### Your goal
Everything in the listing below needs restating exactly, apart from the pictures.

--- START ---

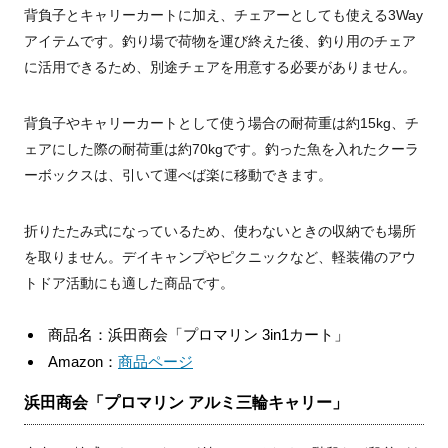
背負子とキャリーカートに加え、チェアーとしても使える3Way
アイテムです。釣り場で荷物を運び終えた後、釣り用のチェア
に活用できるため、別途チェアを用意する必要がありません。
背負子やキャリーカートとして使う場合の耐荷重は約15kg、チ
ェアにした際の耐荷重は約70kgです。釣った魚を入れたクーラ
ーボックスは、引いて運べば楽に移動できます。
折りたたみ式になっているため、使わないときの収納でも場所
を取りません。デイキャンプやピクニックなど、軽装備のアウ
トドア活動にも適した商品です。
商品名：浜田商会「プロマリン 3in1カート」
Amazon：
商品ページ
浜田商会「プロマリン アルミ三輪キャリー」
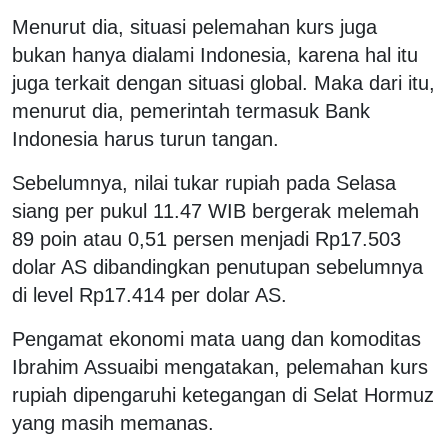
Menurut dia, situasi pelemahan kurs juga
bukan hanya dialami Indonesia, karena hal itu
juga terkait dengan situasi global. Maka dari itu,
menurut dia, pemerintah termasuk Bank
Indonesia harus turun tangan.
Sebelumnya, nilai tukar rupiah pada Selasa
siang per pukul 11.47 WIB bergerak melemah
89 poin atau 0,51 persen menjadi Rp17.503
dolar AS dibandingkan penutupan sebelumnya
di level Rp17.414 per dolar AS.
Pengamat ekonomi mata uang dan komoditas
Ibrahim Assuaibi mengatakan, pelemahan kurs
rupiah dipengaruhi ketegangan di Selat Hormuz
yang masih memanas.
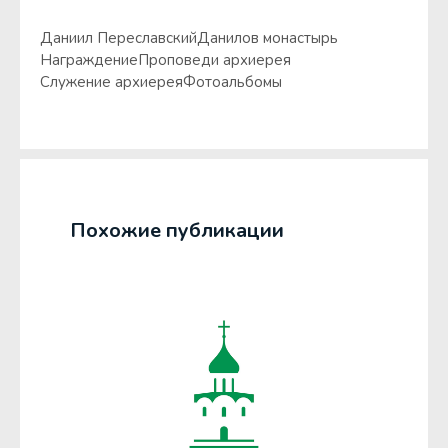
Даниил Переславский
Данилов монастырь
Награждение
Проповеди архиерея
Служение архиерея
Фотоальбомы
Похожие публикации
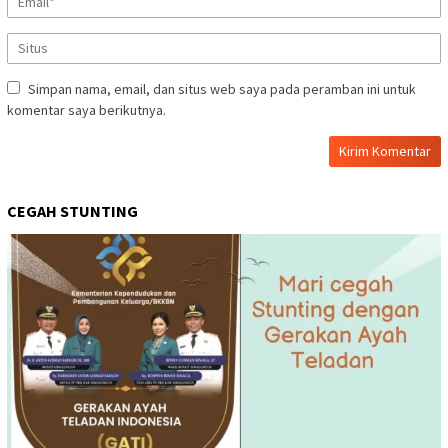
Simpan nama, email, dan situs web saya pada peramban ini untuk
komentar saya berikutnya.
CEGAH STUNTING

--- END ---

### Answer box
背負子とキャリーカートに加え、チェアーとしても使える3Way
アイテムです。釣り場で荷物を運び終えた後、釣り用のチェア
に活用できるため、別途チェアを用意する必要がありません。
背負子やキャリーカートとして使う場合の耐荷重は約15kg、チ
ェアにした際の耐荷重は約70kgです。釣った魚を入れたクーラ
ーボックスは、引いて運べば楽に移動できます。
折りたたみ式になっているため、使わないときの収納でも場所
を取りません。デイキャンプやピクニックなど、軽装備のアウ
トドア活動にも適した商品です。
商品名：浜田商会「プロマリン 3in1カート」
Amazon：
商品ページ
浜田商会「プロマリン アルミ三輪キャリー」
Menurut dia, situasi pelemahan kurs juga
bukan hanya dialami Indonesia, karena hal itu
juga terkait dengan situasi global. Maka dari itu,
menurut dia, pemerintah termasuk Bank
Indonesia harus turun tangan.
Sebelumnya, nilai tukar rupiah pada Selasa
siang per pukul 11.47 WIB bergerak melemah
89 poin atau 0,51 persen menjadi Rp17.503
dolar AS dibandingkan penutupan sebelumnya
di level Rp17.414 per dolar AS.
Pengamat ekonomi mata uang dan komoditas
Ibrahim Assuaibi mengatakan, pelemahan kurs
rupiah dipengaruhi ketegangan di Selat Hormuz
yang masih memanas.
Даниил Переславский
Данилов монастырь
Награждение
Проповеди архиерея
Служение архиерея
Фотоальбомы
Похожие публикации
Simpan nama, email, dan situs web saya pada peramban ini untuk
komentar saya berikutnya.
CEGAH STUNTING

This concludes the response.